Das Wort Linse begegnet im Althochdeutschen ab dem 9. Jahrhundert. Die Herkunft des Wortes ist unklar. Die Linsen zählten in vergangenen Zeiten zur Schmalsaat. Das Wort Schmalsaat ist eine Zusammensetzung aus den Worten schmal und Saat, wobei schmal in der alten Bedeutung „klein“ zu lesen ist. Im Mittelhochdeutschen bezeichnete smalsât kleine Feldfrüchte, wie Hirse oder Bohnen, und deren Saat. Im weiteren Zeitverlauf entwickelte sich Schmalsaat zu einer Kollektivbezeichnung für Hülsenfrüchte wie Erbsen, Bohnen, Wicken und Linsen.

Die Linse galt als Bild für etwas Kleines oder eine Kleinigkeit. So bedeutete die Redewendung Linsen spitzen eine kleinliche, unnütze Arbeit verrichten. Auch das Wort Linsengericht „gekochte Linsen“ ist ein Ausdruck, der für eine Kleinigkeit steht. Die Redewendung etwas für ein Linsengericht hergeben bedeutet „etwas Wertvolles für einen unverhältnismäßig geringen Preis hergeben“. Die Redewendung begegnet ab dem 18. Jahrhundert und bezieht sich auf die biblische Erzählung in der Esau sein Erstgeburtsrecht an seinen Bruder Jakob für ein Linsengericht abtrat.

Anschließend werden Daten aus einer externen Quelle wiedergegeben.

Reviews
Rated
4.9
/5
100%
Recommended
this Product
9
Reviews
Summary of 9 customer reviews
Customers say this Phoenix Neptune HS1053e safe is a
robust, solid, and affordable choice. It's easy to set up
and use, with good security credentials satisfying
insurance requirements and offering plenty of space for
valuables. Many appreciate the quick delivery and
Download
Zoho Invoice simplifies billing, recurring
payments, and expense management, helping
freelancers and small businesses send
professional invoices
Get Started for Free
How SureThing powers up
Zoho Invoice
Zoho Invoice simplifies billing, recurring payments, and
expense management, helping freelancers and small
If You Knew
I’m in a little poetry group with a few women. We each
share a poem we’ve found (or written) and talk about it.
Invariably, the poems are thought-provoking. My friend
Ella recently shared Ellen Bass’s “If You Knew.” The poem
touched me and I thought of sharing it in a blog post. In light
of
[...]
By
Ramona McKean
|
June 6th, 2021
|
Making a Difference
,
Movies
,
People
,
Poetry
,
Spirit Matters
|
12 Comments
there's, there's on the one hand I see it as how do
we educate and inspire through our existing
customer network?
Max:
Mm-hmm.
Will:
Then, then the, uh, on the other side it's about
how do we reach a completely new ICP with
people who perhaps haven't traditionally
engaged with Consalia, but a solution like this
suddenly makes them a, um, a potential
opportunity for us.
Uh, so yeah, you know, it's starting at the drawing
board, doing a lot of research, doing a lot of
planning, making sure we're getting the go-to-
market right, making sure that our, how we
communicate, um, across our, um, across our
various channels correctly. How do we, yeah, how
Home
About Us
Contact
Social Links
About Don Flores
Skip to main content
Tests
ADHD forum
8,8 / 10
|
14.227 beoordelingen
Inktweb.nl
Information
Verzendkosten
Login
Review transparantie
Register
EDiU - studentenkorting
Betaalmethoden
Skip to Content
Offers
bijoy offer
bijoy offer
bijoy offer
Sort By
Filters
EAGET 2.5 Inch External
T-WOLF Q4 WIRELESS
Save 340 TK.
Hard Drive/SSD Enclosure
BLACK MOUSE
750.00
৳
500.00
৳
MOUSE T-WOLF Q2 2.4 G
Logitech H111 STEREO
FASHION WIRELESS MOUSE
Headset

Seit dem 18. Jahrhundert wird das Wort Linse als Bezeichnung für Brenngläser verwendet, da sie eine ähnliche Form wie die Hülsenfrucht haben. Diese Linsen dienen als Vergrößerungsgläser, werden in Fernrohren eingebaut und sind Bestandteile von Mikroskopen. Dazu wurde auch die Tätigkeitsbezeichnung linsen gebildet mit der Bedeutung „Ausschau halten, heimlich nach etwas sehen, blicken“. Aber auch in den Objektiven von Fotoapparaten und Kameras befinden sich Linsen. So sagen wir etwas vor die Linse bekommen für „etwas fotografieren können“. Als Bezeichnung für einen Sehbehelf begegnet uns das Wort Linse ebenfalls. Die dünne, durchsichtige Schale aus Glas oder Kunststoff, die über die Hornhaut des Auges gelegt wird, nennen wir Kontaktlinse und in ihrer Kurzform einfach Linse.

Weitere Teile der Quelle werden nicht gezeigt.